Ayla KAYMAZ

Bir Kavanoz Reçelin İçine Saklanan Miras!

Ayla KAYMAZ

Bazı sabahlar, kahvaltı masasında karşımıza çıkan bir kavanoz reçel, yalnızca damakta değil, kalpte de bir tat bırakır. Tıpkı “100 Günde Yeni Otel” programında karşılaştığım o hikâyedeki gibi… Bir otelin yenilenmiş odasına, dünyaya gelmesini bekledikleri kızlarının adını vererek hazırladıkları “Sylvia’s Jam” kavanozunu, kasabanın en güzel ekmeğiyle birlikte misafirlerine sunan o iki zarif kalbin hikâyesi gibi.

Bir kavanoz reçel neyi değiştirir ki, diye düşünenlere cevabım hazır: Her şeyi.

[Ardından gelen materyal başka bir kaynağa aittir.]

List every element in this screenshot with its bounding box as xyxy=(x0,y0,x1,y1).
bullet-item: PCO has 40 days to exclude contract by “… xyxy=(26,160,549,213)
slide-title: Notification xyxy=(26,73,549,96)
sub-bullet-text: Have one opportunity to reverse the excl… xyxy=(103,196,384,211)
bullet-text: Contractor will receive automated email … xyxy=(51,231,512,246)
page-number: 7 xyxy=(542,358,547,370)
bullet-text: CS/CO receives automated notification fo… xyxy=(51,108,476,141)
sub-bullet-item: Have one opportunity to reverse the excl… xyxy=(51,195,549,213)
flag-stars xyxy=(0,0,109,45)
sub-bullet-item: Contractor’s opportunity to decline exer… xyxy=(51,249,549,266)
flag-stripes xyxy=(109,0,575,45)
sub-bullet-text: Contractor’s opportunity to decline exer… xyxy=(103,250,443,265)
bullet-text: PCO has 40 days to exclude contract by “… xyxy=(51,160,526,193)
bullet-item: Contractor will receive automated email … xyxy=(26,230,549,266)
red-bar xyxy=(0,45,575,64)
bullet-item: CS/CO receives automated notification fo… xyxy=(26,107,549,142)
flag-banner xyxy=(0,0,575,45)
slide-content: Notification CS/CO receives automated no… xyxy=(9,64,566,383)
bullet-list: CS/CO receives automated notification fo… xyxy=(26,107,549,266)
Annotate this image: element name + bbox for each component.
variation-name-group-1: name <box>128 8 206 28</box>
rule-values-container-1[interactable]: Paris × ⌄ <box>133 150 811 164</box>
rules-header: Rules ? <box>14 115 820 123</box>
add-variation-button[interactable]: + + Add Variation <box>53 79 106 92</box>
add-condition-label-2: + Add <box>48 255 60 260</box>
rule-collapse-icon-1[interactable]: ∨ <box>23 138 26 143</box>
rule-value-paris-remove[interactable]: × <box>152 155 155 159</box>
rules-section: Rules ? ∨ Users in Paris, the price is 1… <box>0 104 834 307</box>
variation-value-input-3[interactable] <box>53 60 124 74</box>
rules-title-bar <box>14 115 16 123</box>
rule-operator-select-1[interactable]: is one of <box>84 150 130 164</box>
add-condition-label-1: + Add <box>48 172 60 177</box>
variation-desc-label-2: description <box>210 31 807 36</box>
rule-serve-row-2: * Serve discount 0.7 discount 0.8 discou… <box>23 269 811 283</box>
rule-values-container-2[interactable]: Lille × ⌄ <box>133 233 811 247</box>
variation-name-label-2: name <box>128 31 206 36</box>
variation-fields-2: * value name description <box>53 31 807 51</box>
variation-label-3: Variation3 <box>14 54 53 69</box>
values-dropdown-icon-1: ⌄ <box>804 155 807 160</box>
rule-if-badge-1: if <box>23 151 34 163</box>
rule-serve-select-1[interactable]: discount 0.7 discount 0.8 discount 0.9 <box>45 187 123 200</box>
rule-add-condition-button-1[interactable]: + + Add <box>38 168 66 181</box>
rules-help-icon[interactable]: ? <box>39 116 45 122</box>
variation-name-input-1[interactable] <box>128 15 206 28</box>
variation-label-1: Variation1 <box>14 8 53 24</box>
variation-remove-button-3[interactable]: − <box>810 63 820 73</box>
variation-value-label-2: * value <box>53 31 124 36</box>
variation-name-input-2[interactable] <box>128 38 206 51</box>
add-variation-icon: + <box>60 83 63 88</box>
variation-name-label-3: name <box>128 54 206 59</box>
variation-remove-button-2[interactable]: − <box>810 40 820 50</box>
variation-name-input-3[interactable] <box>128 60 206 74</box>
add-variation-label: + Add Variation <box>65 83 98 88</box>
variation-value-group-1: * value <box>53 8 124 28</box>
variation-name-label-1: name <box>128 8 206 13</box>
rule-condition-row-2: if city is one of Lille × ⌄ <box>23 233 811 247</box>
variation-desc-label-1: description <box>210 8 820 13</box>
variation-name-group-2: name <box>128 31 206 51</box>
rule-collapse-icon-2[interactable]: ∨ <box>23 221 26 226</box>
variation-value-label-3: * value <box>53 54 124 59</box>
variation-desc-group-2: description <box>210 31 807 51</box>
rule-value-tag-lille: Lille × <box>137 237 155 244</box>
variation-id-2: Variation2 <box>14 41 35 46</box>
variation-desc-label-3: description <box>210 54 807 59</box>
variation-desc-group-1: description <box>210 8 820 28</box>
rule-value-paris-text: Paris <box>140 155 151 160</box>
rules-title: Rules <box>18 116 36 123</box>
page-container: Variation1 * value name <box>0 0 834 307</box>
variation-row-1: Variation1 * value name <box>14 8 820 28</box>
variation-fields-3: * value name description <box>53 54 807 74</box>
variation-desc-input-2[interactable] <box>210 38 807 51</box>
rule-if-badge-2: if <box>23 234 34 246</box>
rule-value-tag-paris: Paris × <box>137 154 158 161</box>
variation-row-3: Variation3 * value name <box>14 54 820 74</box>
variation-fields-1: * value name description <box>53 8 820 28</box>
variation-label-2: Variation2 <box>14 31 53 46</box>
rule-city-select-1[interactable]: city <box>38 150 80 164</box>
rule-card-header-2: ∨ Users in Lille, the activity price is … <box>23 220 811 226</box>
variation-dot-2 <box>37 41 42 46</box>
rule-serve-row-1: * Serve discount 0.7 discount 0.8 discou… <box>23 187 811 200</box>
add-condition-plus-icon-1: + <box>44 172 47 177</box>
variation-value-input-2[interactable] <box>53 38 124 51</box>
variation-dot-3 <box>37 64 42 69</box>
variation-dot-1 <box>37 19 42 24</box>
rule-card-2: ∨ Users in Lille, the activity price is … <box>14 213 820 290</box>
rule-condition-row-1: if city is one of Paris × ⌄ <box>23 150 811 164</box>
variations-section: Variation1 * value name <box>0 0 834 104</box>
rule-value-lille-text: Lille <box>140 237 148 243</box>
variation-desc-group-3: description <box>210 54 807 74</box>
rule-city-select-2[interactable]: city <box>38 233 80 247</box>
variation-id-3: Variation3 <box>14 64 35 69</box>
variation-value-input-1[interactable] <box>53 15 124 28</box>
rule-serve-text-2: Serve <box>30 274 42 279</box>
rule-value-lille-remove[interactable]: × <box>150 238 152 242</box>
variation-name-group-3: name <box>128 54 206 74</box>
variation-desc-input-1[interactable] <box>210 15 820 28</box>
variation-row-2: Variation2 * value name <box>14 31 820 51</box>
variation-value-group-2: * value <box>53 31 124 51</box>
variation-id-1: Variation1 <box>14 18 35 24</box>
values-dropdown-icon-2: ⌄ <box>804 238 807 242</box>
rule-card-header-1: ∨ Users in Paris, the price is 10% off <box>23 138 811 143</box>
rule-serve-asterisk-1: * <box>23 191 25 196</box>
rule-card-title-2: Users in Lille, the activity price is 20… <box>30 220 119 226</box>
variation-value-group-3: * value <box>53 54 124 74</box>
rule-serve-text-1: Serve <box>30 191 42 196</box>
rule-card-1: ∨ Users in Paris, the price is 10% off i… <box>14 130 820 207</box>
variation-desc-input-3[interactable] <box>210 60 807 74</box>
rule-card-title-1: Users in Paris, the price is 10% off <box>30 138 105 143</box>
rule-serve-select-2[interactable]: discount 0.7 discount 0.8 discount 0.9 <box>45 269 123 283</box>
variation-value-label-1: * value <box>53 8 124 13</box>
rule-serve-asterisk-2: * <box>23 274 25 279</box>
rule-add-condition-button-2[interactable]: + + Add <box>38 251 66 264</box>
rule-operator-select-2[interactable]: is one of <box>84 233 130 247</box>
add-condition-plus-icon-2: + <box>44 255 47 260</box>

Çünkü mesele reçelin kendisi değil; onun içine sızmış olan niyettir, şefkattir, hikâyedir. Ait hissetme arzusu, köklerini taşımaya duyulan o derin özlemdir. Koca bir miras, bir aile bağının kokusu, bir annenin sabrı ve hayali sığıverir bazen o küçük kavanozun içine.

Bu hikâyeyi izlerken içim sıcacık oldu. Çünkü bir Hollywood filminden fırlamış gibi duran bu sahneler, aslında gerçek hayatın içinde saklanan şiirlerdir. Reçelin içine sadece çilek değil, sevgi, umut ve nesiller arası bir bağ da katılmıştı. En kıymetli tat da zaten oradan geliyordu.

Bir otelin lobisinde, bir fincan kahvenin yanında konulan not gibi:

“Sylvia henüz aramızda değil, ama onun ismini taşıyan bu reçelle hikâyemize siz de dahil oldunuz.”

Ne zarif bir başlangıç, ne incelikli bir ev sahipliği…

Bugün hepimiz, hayatımızın bir köşesine bir “Sylvia’s Jam” hikâyesi saklayabiliriz. Belki bir kek tarifinde, belki bir koltuk minderinde, belki bir çerçevenin köşesinde… Yeter ki niyetle, yavaşlıkla, içtenlikle yapalım.

Çünkü bazen en güçlü iz, bir kaşık reçelin ardında gizlidir.